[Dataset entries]
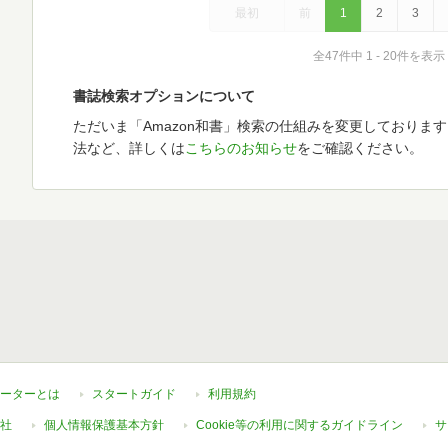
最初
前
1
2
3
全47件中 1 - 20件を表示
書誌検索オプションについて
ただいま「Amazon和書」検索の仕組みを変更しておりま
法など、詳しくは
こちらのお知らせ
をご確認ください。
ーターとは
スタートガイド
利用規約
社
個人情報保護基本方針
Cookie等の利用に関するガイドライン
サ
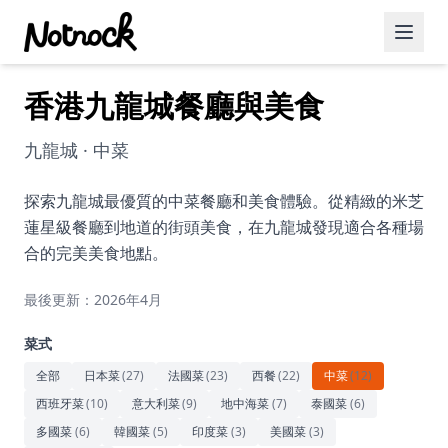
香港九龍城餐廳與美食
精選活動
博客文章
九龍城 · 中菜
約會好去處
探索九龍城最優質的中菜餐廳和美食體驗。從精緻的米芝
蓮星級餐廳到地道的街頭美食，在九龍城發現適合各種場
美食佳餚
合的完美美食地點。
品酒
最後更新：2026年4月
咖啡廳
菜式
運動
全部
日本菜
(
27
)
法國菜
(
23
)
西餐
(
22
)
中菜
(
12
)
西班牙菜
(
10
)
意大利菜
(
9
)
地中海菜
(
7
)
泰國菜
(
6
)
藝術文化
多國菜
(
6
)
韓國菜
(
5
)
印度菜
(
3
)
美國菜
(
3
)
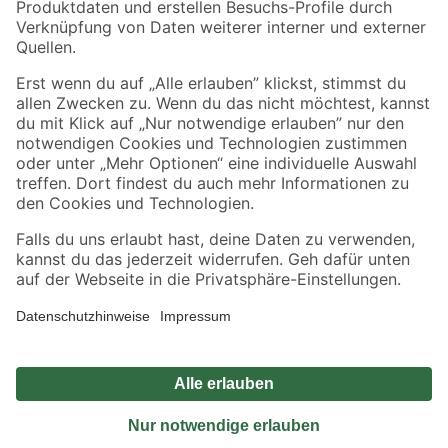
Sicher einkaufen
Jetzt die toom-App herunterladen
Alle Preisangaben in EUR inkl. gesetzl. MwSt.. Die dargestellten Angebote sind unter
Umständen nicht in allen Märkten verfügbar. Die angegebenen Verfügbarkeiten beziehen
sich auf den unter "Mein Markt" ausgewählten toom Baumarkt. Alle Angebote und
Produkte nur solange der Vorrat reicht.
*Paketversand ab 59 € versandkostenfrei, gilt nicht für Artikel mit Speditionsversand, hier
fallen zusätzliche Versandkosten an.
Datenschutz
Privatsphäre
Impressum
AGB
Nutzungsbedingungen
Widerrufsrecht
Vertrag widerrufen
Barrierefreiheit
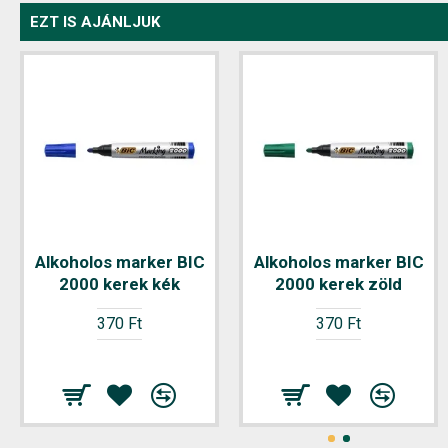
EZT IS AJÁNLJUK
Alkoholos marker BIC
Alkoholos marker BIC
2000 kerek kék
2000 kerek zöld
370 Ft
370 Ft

▶ [TASK DIRECTIONS] Lines of the data above that include the string "toom" must each be copied.

▶ [REPLY TO THE EXERCISE]
Jetzt die toom-App herunterladen
sich auf den unter "Mein Markt" ausgewählten toom Baumarkt. Alle Angebote und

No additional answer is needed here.